Providing qualified and sustainable communications is one of the key challenges for the Internet of Underwater Things (IoUTs) facing constrained energy supplements, non-stationary environments, and severe communication interference. Owing to spatial separation, several nodes can (and are often required to) make transmissions simultaneously to maximize network capacity. However, existing transmission solutions often face the dilemma between maximizing local capacity and global concurrency. We break this dilemma via UDARMF, an underwater distributed and adaptive resource management framework, which maximizes network capacity by supporting an increased number of communications in the network. It is a distributed deep multi-agent reinforcement learning framework that uses an observation encoder and a local utility network to coordinate the collaboration among underwater nodes by adaptively tuning its transmit parameters. We designed experiments to compare UDARMF with baselines in network capacity, concurrency, and energy efficiency.
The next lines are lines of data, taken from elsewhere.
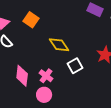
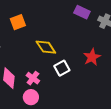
orange square: (31, 20) -> (18, 22), turned 35

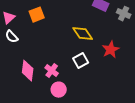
yellow diamond: (46, 47) -> (83, 34), moved
pink circle: (31, 97) -> (59, 90), moved

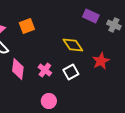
pink diamond: (28, 71) -> (18, 69), moved
pink cross: (52, 71) -> (45, 70), moved

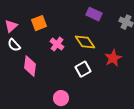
purple rectangle: (91, 16) -> (94, 14), moved
pink cross: (45, 70) -> (57, 44), moved

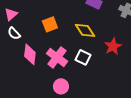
orange square: (39, 23) -> (50, 24), moved
pink cross: (57, 44) -> (57, 57), moved, size x1.5
white square: (83, 69) -> (83, 57), turned -35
Extensive experiments were conducted to find the appropriate hyperparameters to achieve the optimal network performances. We also analyze the performance of UDARMF and baselines over diverse communication and lifetime requirements, communication environment, and energy storage. Simple closed-form approximations of UDARMF are given to reveal that an energy-constrained network’s capacity increases with available energy, following a linear trend on the logarithmic scale. Experimental results demonstrate that compared with other methods, UDARMF achieves a much better trade-off between network capacity and concurrency, at which the lifetime requirements are satisfied. The proposed framework and the closed-form approximations are likely to become valuable tools in designing and analyzing IoUTs.